[REQUIRED ACTION]
Word for word, restate the lines of the data below between those holding "新會員首次購物即享全單 95 折優惠！" and "Коммуникации, Интернет", inclusive; pictures do not belong in the copy.

[DATA FOR THIS TASK]

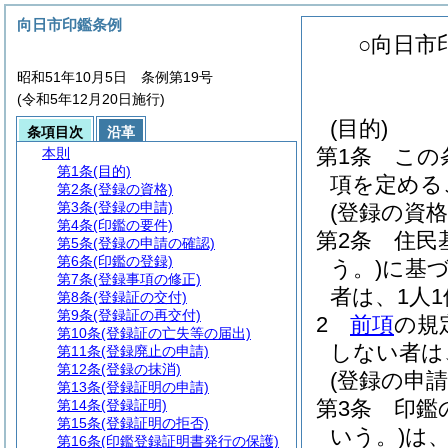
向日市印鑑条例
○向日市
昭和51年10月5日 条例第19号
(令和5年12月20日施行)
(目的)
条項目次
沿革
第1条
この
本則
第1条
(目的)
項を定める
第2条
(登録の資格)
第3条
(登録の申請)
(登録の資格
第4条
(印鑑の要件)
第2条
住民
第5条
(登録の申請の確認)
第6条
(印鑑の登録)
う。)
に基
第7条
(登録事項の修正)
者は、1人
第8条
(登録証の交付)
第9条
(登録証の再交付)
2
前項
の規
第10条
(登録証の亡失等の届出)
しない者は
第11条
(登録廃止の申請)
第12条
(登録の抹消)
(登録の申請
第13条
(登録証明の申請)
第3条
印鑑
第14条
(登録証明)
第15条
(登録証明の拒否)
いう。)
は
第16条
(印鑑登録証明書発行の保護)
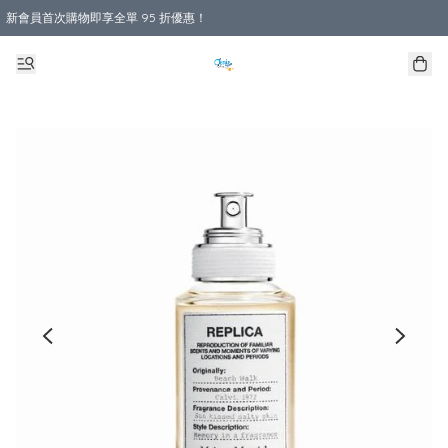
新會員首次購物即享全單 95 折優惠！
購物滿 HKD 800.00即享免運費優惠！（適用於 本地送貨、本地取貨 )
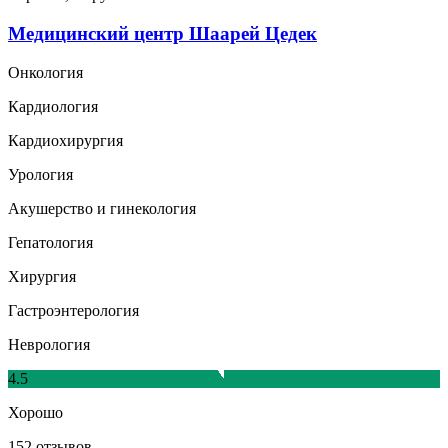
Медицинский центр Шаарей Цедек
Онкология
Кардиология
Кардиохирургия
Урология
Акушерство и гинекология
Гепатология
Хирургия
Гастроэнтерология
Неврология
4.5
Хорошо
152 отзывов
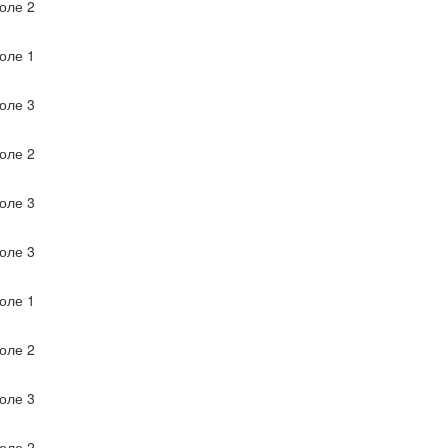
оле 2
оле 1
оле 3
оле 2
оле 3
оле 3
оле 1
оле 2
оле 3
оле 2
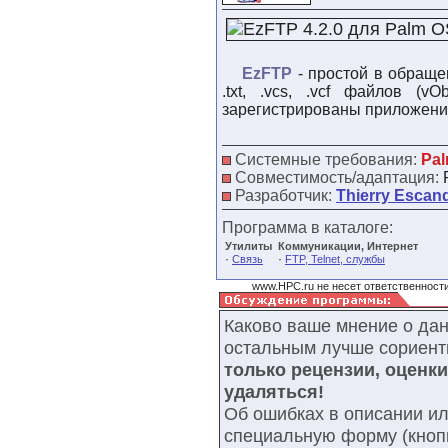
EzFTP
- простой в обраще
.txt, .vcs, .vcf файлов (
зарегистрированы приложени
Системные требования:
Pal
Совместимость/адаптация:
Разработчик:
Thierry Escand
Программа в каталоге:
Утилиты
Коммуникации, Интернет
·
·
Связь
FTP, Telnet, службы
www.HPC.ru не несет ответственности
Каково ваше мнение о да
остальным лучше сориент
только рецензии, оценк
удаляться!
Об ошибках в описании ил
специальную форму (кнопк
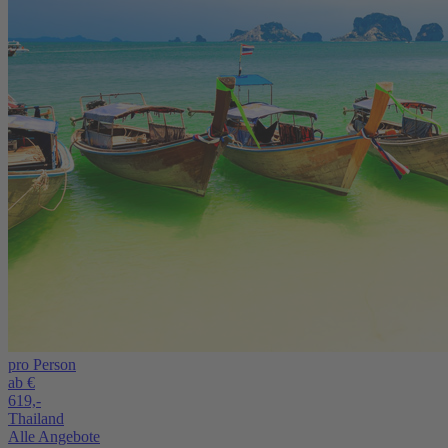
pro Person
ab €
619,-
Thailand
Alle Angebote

[REPLY TO THE EXERCISE]
新會員首次購物即享全單 95 折優惠！
購物滿 HKD 800.00即享免運費優惠！（適用於 本地送貨、本地取貨 )
Медицинский центр Шаарей Цедек
Онкология
Кардиология
Кардиохирургия
Урология
Акушерство и гинекология
Гепатология
Хирургия
Гастроэнтерология
Неврология
4.5
Хорошо
152 отзывов
оле 2
оле 1
оле 3
оле 2
оле 3
оле 3
оле 1
оле 2
оле 3
оле 2
EzFTP
- простой в обраще
.txt, .vcs, .vcf файлов (
зарегистрированы приложени
Системные требования:
Pal
Совместимость/адаптация:
Разработчик:
Thierry Escand
Программа в каталоге:
Утилиты
Коммуникации, Интернет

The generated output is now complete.